Unicode errors while syncing between Mac OS X and Linux

I am using Syncthing for quite a while between mac os x and linux.

Now I recognized unicode errors and duplicate files. I had this problems some years ago and now again. The filenames seems to be identical but they have different encoding. Special characters show up differently when listed in a shell eg.

I reported it as a bug which was closed immediately.

Maybe someone can try to reproduce the error?
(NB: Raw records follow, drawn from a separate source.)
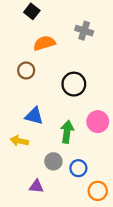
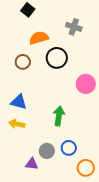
black circle: (74, 84) -> (57, 58), moved
blue triangle: (34, 116) -> (19, 102), moved
pink circle: (98, 122) -> (86, 84), moved
gray circle: (53, 161) -> (47, 151), moved

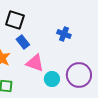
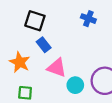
blue cross: (64, 34) -> (88, 19), moved

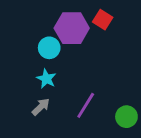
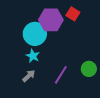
cyan circle: (49, 48) -> (35, 34), size x1.5
green circle: (126, 117) -> (89, 69), moved

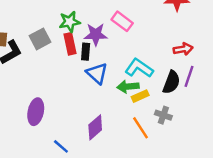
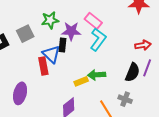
red rectangle: (70, 44) -> (43, 66), moved
cyan L-shape: (139, 68) -> (98, 40), moved, turned 90
blue triangle: (97, 73) -> (51, 54), moved
yellow rectangle: (140, 96) -> (81, 81), moved

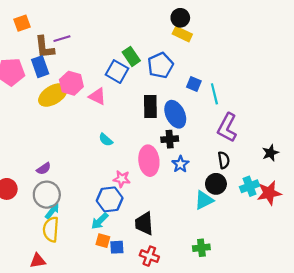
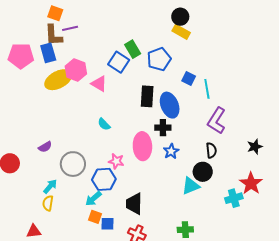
orange square: (22, 23) -> (55, 13), moved, turned 35
cyan cross: (250, 186) -> (234, 198), moved
red star: (269, 193) -> (251, 183), turned -30
gray circle: (47, 195) -> (73, 164), moved
yellow semicircle: (51, 229) -> (48, 203), size x0.7

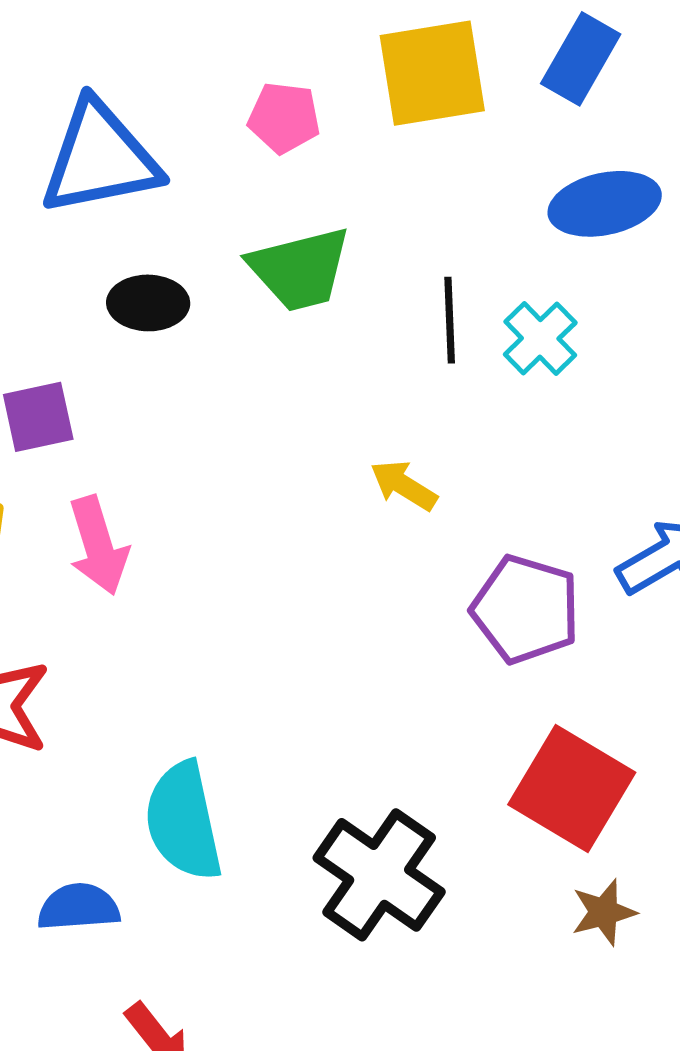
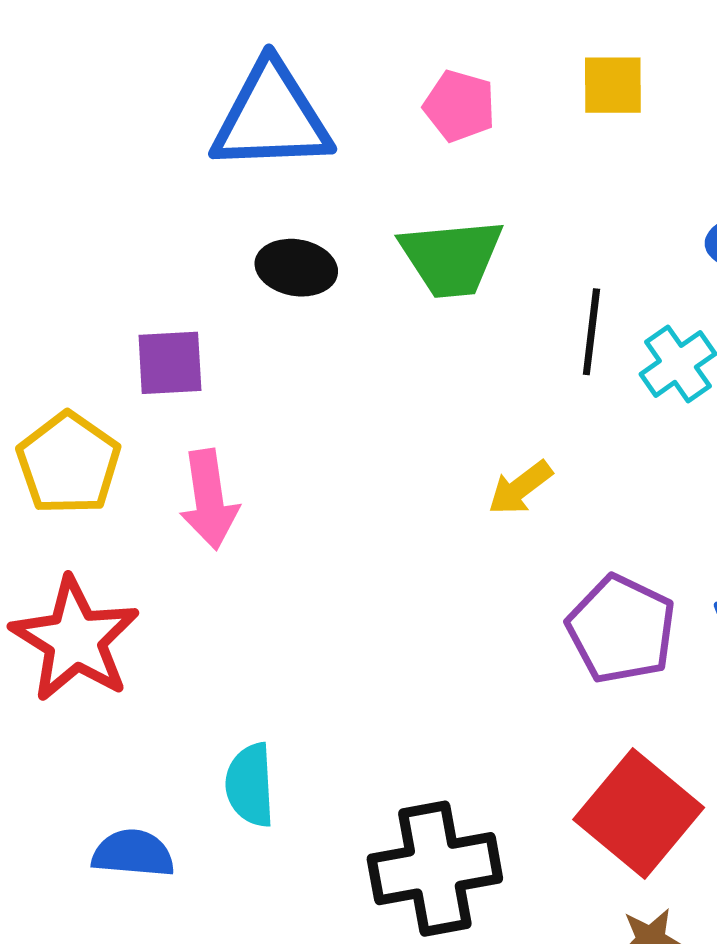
yellow square: (432, 73) -> (613, 85), size x0.6
yellow arrow: (404, 485) -> (520, 488), turned -78
cyan semicircle: (183, 821) -> (250, 785), size x0.7
black cross: (379, 875) -> (435, 869), turned 36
I am not sure if this behaviour is covered by this post:

It only says that files with combination letters are not sync’ed. In my case file are duplicated one with the right encoding the other with the combination letters.

Syncthing only handles files named using UTF-8, and in the normalization form expected on your operating system. It’s possible to get duplicates with different normalization forms:

  • You copy a file from Windows to Mac (or vice versa, or Linux to/from Mac). The normalization form isn’t changed, so it’s now “wrong” on the target system.
  • Syncthing also syncs the same file. It converts normalization.

You will have to remove the offending one.

Ah ok. This is an annoying limitation as I get many files from different sources, Windows, Mac, Linux.

It is annoying indeed that the standards differ between systems. Changing the encoding in the transfer is the sane thing to do. Your issue stems from not doing this. This results in files that look the same but are not, and weird stuff happens.

People moving files between systems have historically been stoically accepting of special characters getting mangled. Nobody in Sweden is that surprised when a file räksmörgås ends up being called r‰ksmˆrgÂs. That’s fine. But it doesn’t work when we need to sync changes bidirectionally between systems with different encodings. Thus we need to take more care.

I wonder if there is a script that deletes these double files with the wrong encoding. We could use the syncthing log as input as the files are listed there.

This topic was automatically closed 30 days after the last reply. New replies are no longer allowed.